What to do:
Quote all lines below exactly. Images stay out.

Record extracts:
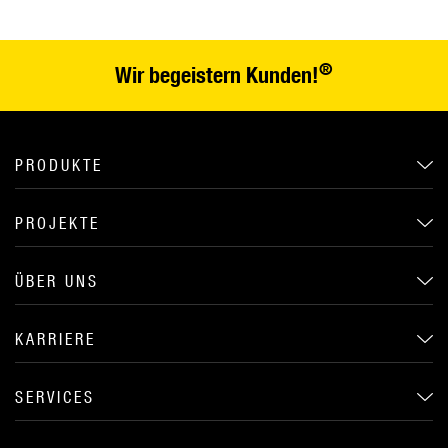
®
Wir begeistern Kunden!
PRODUKTE
PROJEKTE
ÜBER UNS
KARRIERE
SERVICES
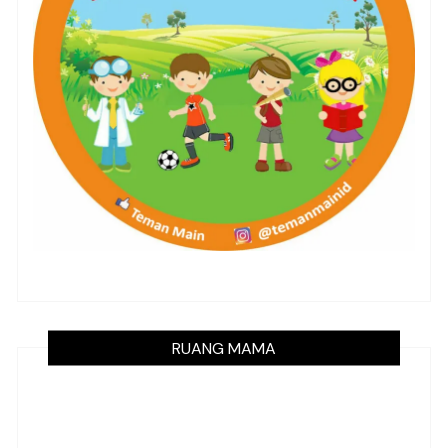
RUANG MAMA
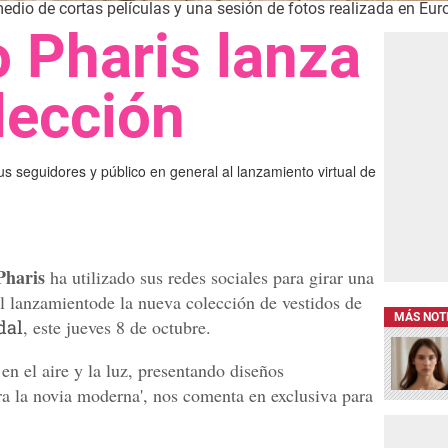
edio de cortas películas y una sesión de fotos realizada en Euro
 Pharis lanza
lección
s seguidores y público en general al lanzamiento virtual de
Pharis
ha utilizado sus redes sociales para girar una
 el lanzamientode la nueva colección de vestidos de
MÁS NOT
dal
, este jueves 8 de octubre.
en el aire y la luz, presentando diseños
ra la novia moderna', nos comenta en exclusiva para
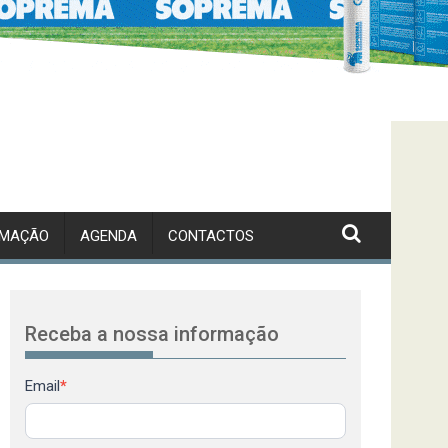
RMAÇÃO
AGENDA
CONTACTOS
Receba a nossa informação
Newsletter
Email
*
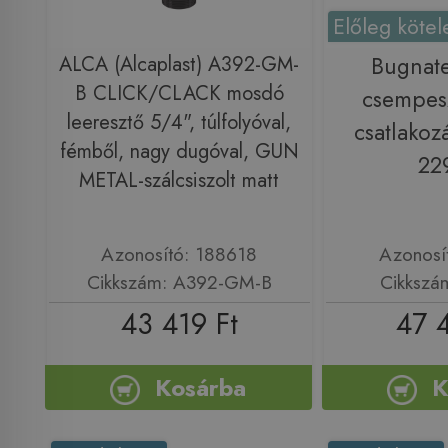
Előleg kötel
ALCA (Alcaplast) A392-GM-
Bugnat
B CLICK/CLACK mosdó
csempes
leeresztő 5/4", túlfolyóval,
csatlakoz
fémből, nagy dugóval, GUN
22
METAL-szálcsiszolt matt
Azonosító: 188618
Azonosí
Cikkszám: A392-GM-B
Cikkszá
43 419 Ft
47 
Kosárba
K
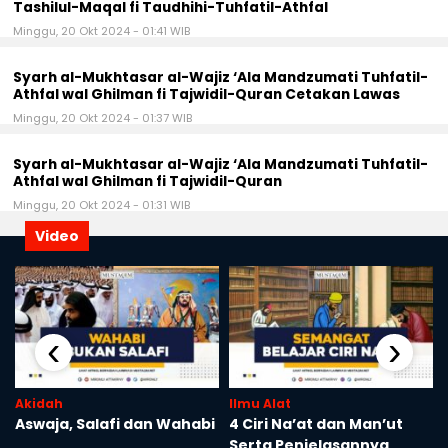
Tashilul-Maqal fi Taudhihi-Tuhfatil-Athfal
Minggu, 20 Okt 2024 - 01:41 WIB
Syarh al-Mukhtasar al-Wajiz ‘Ala Mandzumati Tuhfatil-
Athfal wal Ghilman fi Tajwidil-Quran Cetakan Lawas
Minggu, 20 Okt 2024 - 01:37 WIB
Syarh al-Mukhtasar al-Wajiz ‘Ala Mandzumati Tuhfatil-
Athfal wal Ghilman fi Tajwidil-Quran
Minggu, 20 Okt 2024 - 01:31 WIB
Video
‹
›
Akidah
Ilmu Alat
m
Aswaja, Salafi dan Wahabi
4 Ciri Na’at dan Man’ut
Serta Penjelasannya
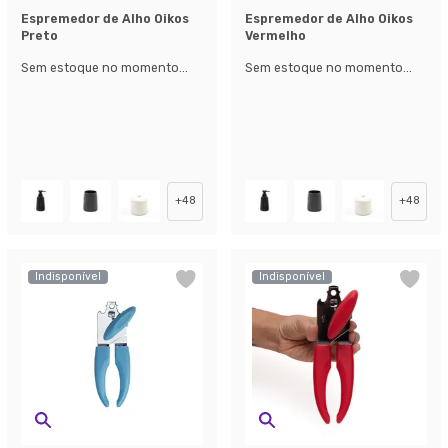
Espremedor de Alho Oikos
Espremedor de Alho Oikos
Preto
Vermelho
Sem estoque no momento...
Sem estoque no momento...
+
48
+
48
Indisponível
Indisponível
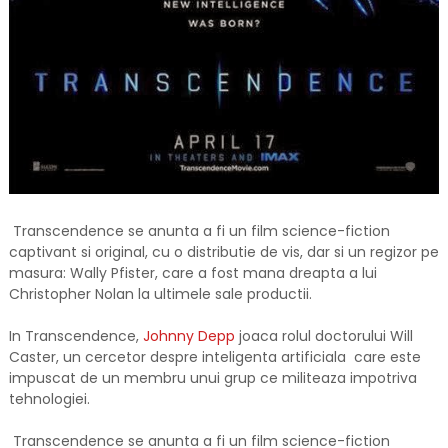
Transcendence se anunta a fi un film science-fiction
captivant si original, cu o distributie de vis, dar si un regizor pe
masura: Wally Pfister, care a fost mana dreapta a lui
Christopher Nolan la ultimele sale productii.
In Transcendence,
Johnny Depp
joaca rolul doctorului Will
Caster, un cercetor despre inteligenta artificiala care este
impuscat de un membru unui grup ce militeaza impotriva
tehnologiei.
Transcendence se anunta a fi un film science-fiction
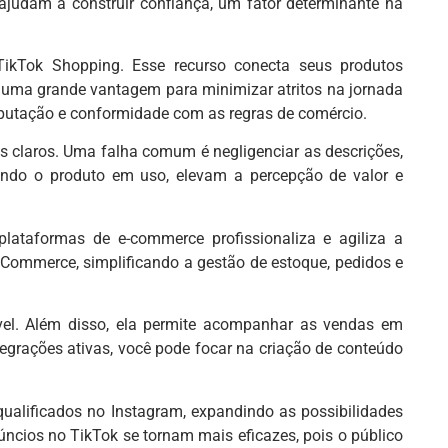
 ajudam a construir confiança, um fator determinante na
ikTok Shopping. Esse recurso conecta seus produtos
 É uma grande vantagem para minimizar atritos na jornada
reputação e conformidade com as regras de comércio.
os claros. Uma falha comum é negligenciar as descrições,
ibindo o produto em uso, elevam a percepção de valor e
ataformas de e-commerce profissionaliza e agiliza a
Commerce, simplificando a gestão de estoque, pedidos e
ível. Além disso, ela permite acompanhar as vendas em
tegrações ativas, você pode focar na criação de conteúdo
ualificados no Instagram, expandindo as possibilidades
úncios no TikTok se tornam mais eficazes, pois o público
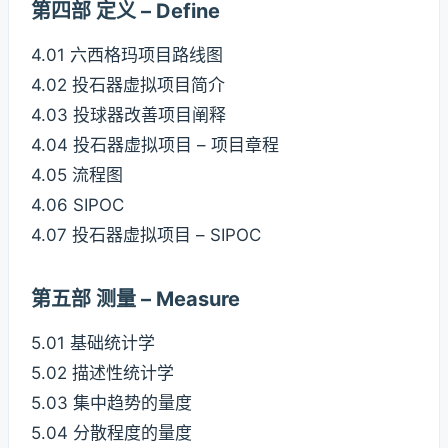
第四部 定义 – Define
4.01 六西格玛项目路线图
4.02 投石器虚拟项目简介
4.03 投球器改善项目阐释
4.04 投石器虚拟项目 – 项目章程
4.05 流程图
4.06 SIPOC
4.07 投石器虚拟项目 – SIPOC
第五部 测量 – Measure
5.01 基础统计学
5.02 描述性统计学
5.03 集中趋势的量度
5.04 分散程度的量度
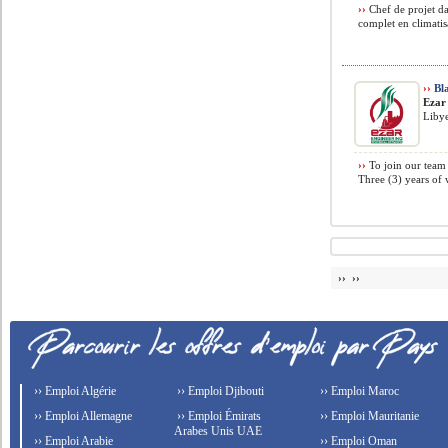
››
Chef de projet d
complet en climatisa
››
Bla
Ezar
Libye
››
To join our team 
Three (3) years of 
›› ››
›› Emploi Algérie
›› Emploi Djibouti
›› Emploi Maroc
›› Emploi Allemagne
›› Emploi Émirats
›› Emploi Mauritanie
Arabes Unis UAE
›› Emploi Arabie
›› Emploi Oman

Your solution:
®
Wir begeistern Kunden!
PRODUKTE
PROJEKTE
ÜBER UNS
KARRIERE
SERVICES
RUANG MAMA
edio de cortas películas y una sesión de fotos realizada en Euro
 Pharis lanza
lección
s seguidores y público en general al lanzamiento virtual de
Pharis
ha utilizado sus redes sociales para girar una
 el lanzamientode la nueva colección de vestidos de
MÁS NOT
dal
, este jueves 8 de octubre.
en el aire y la luz, presentando diseños
ra la novia moderna', nos comenta en exclusiva para
RMAÇÃO
AGENDA
CONTACTOS
Receba a nossa informação
Newsletter
Email
*
Előleg kötel
ALCA (Alcaplast) A392-GM-
Bugnat
B CLICK/CLACK mosdó
csempes
leeresztő 5/4", túlfolyóval,
csatlakoz
fémből, nagy dugóval, GUN
22
METAL-szálcsiszolt matt
Azonosító: 188618
Azonosí
Cikkszám: A392-GM-B
Cikkszá
43 419 Ft
47 
Kosárba
K
Tashilul-Maqal fi Taudhihi-Tuhfatil-Athfal
Minggu, 20 Okt 2024 - 01:41 WIB
Syarh al-Mukhtasar al-Wajiz ‘Ala Mandzumati Tuhfatil-
Athfal wal Ghilman fi Tajwidil-Quran Cetakan Lawas
Minggu, 20 Okt 2024 - 01:37 WIB
Syarh al-Mukhtasar al-Wajiz ‘Ala Mandzumati Tuhfatil-
Athfal wal Ghilman fi Tajwidil-Quran
Minggu, 20 Okt 2024 - 01:31 WIB
Video
‹
›
Akidah
Ilmu Alat
m
Aswaja, Salafi dan Wahabi
4 Ciri Na’at dan Man’ut
Serta Penjelasannya
Espremedor de Alho Oikos
Espremedor de Alho Oikos
Preto
Vermelho
Sem estoque no momento...
Sem estoque no momento...
+
48
+
48
Indisponível
Indisponível
Transcendence se anunta a fi un film science-fiction
captivant si original, cu o distributie de vis, dar si un regizor pe
masura: Wally Pfister, care a fost mana dreapta a lui
Christopher Nolan la ultimele sale productii.
In Transcendence,
Johnny Depp
joaca rolul doctorului Will
Caster, un cercetor despre inteligenta artificiala care este
impuscat de un membru unui grup ce militeaza impotriva
tehnologiei.
Transcendence se anunta a fi un film science-fiction
 ajudam a construir confiança, um fator determinante na
ikTok Shopping. Esse recurso conecta seus produtos
 É uma grande vantagem para minimizar atritos na jornada
reputação e conformidade com as regras de comércio.
os claros. Uma falha comum é negligenciar as descrições,
ibindo o produto em uso, elevam a percepção de valor e
ataformas de e-commerce profissionaliza e agiliza a
Commerce, simplificando a gestão de estoque, pedidos e
ível. Além disso, ela permite acompanhar as vendas em
tegrações ativas, você pode focar na criação de conteúdo
ualificados no Instagram, expandindo as possibilidades
úncios no TikTok se tornam mais eficazes, pois o público
第四部 定义 – Define
4.01 六西格玛项目路线图
4.02 投石器虚拟项目简介
4.03 投球器改善项目阐释
4.04 投石器虚拟项目 – 项目章程
4.05 流程图
4.06 SIPOC
4.07 投石器虚拟项目 – SIPOC
第五部 测量 – Measure
5.01 基础统计学
5.02 描述性统计学
5.03 集中趋势的量度
5.04 分散程度的量度
››
Chef de projet d
complet en climatisa
››
Bla
Ezar
Libye
››
To join our team 
Three (3) years of 
›› ››
›› Emploi Algérie
›› Emploi Djibouti
›› Emploi Maroc
›› Emploi Allemagne
›› Emploi Émirats
›› Emploi Mauritanie
Arabes Unis UAE
›› Emploi Arabie
›› Emploi Oman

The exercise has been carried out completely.